Miss Hargreaves proceeds to enliven things in the sleepy Buckinghamshire cathedral town of Cornford. Norman is junior organist and she soon gets him into trouble by making him pull out all of the stops, but then she gets in with the Dean. She has a habit of getting Norman into tricky situations and to get out of them he has to invent more back story for her. Everything he says about her takes on a life of its own and things are beginning to get a bit much for him especially as she treats him as her dearest friend and won't leave him alone. All these shenanigans make his mother exasperated, his girlfriend furious, and alienates his best friend Henry too; meanwhile Norman's father Cornelius, a bookseller and dreamer seems to understand but is too detached to react.
This is where the novel, which had been light and full of farce, starts to get rather dark as Norman starts to plan how to get rid of this tiresome woman, but it's not straight-forward as he has developed an attachment to her. Norman is a capable and loyal young man who is totally thrown out of his comfort zone, (think of a young Peter Davison), and panics. He has a big problem to resolve and at first can't work out how to make her go - or rather let her go. When he finally works it out, he becomes strong, but the memories of Connie echo on...
Published originally in 1939, this novel was transformed into a successful play after the war starring Margaret Rutherford, inspired casting. Having read this in the introduction, it was hard to imagine any other image of Miss Hargreaves - prounounced Hargrayves, not Hargreeves by the way, explained in a cheeky author's note. Connie may be the star of the book, but she has a strong supporting cast in Norman, Henry, and assorted clerics; but my favourite was Cornelius, a classic absent-minded professorial type.
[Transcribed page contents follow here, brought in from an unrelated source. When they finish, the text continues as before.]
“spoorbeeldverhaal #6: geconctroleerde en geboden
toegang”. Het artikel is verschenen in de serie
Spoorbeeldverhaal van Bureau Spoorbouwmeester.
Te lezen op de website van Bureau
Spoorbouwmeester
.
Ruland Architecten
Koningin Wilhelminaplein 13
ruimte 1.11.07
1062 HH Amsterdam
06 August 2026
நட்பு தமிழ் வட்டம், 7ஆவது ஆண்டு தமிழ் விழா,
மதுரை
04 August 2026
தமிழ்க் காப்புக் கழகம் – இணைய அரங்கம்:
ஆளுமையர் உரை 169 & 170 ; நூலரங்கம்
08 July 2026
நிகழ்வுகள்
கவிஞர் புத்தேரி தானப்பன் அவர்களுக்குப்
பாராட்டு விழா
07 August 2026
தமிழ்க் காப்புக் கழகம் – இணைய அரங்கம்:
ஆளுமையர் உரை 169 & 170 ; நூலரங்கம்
`Father,' I said, `I want to have a serious talk with you. I'm very worried.'
`Sit down, boy. Have a cigarette. Woman?'
I nodded. ...
`Women,' said my father, `have never really been my cup of tea. They do not understand major issues, and their passion for realism is something I've never felt agreeable to. Nevertheless, the race, as a race, would crumble without them.'
But then Cornelius goes off on a tangent into his own little world as Norman tries to explain his predicament to him.
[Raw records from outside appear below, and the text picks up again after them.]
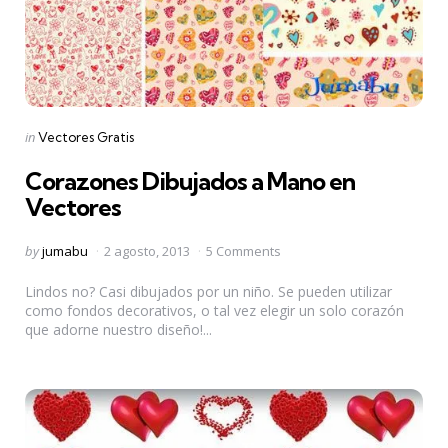
Categories
Posted
in
Vectores Gratis
in
Corazones Dibujados a Mano en
Vectores
Posted
by
jumabu
2 agosto, 2013
5 Comments
by
Lindos no? Casi dibujados por un niño. Se pueden utilizar
como fondos decorativos, o tal vez elegir un solo corazón
que adorne nuestro diseño!...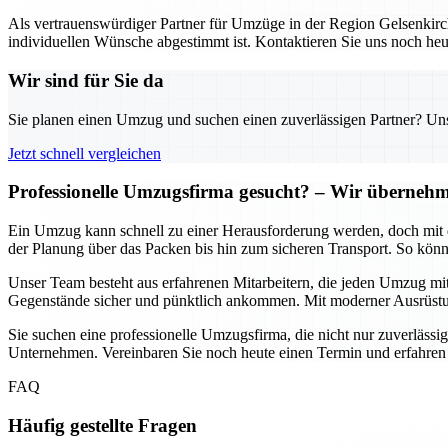
Als vertrauenswürdiger Partner für Umzüge in der Region Gelsenkirch
individuellen Wünsche abgestimmt ist. Kontaktieren Sie uns noch heu
Wir sind für Sie da
Sie planen einen Umzug und suchen einen zuverlässigen Partner? Unser
Jetzt schnell vergleichen
Professionelle Umzugsfirma gesucht? – Wir übernehme
Ein Umzug kann schnell zu einer Herausforderung werden, doch mit d
der Planung über das Packen bis hin zum sicheren Transport. So könn
Unser Team besteht aus erfahrenen Mitarbeitern, die jeden Umzug mit
Gegenstände sicher und pünktlich ankommen. Mit moderner Ausrüstun
Sie suchen eine professionelle Umzugsfirma, die nicht nur zuverlässig
Unternehmen. Vereinbaren Sie noch heute einen Termin und erfahren
FAQ
Häufig gestellte Fragen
`It's this Miss Hargreaves,' I said.
`A fine woman from the sound of her. Plays the oboe, doesn't she? Now the oboe's a funny instrument one way and another-'
`You remember that time you warned me never to make things up? Well-'
`Old Bach understood the oboe better than any man before or after. You might say old Bach made the oboe.'
This novel was delightful from start to finish, full of high farce, real comedy moments and surprising pathos, and the dark edge later provides real tension. A tremendously satisfying read. Like all those lovely reissues from Persephone Books I can't wait to read more of these rediscovered gems from The Bloomsbury Group too.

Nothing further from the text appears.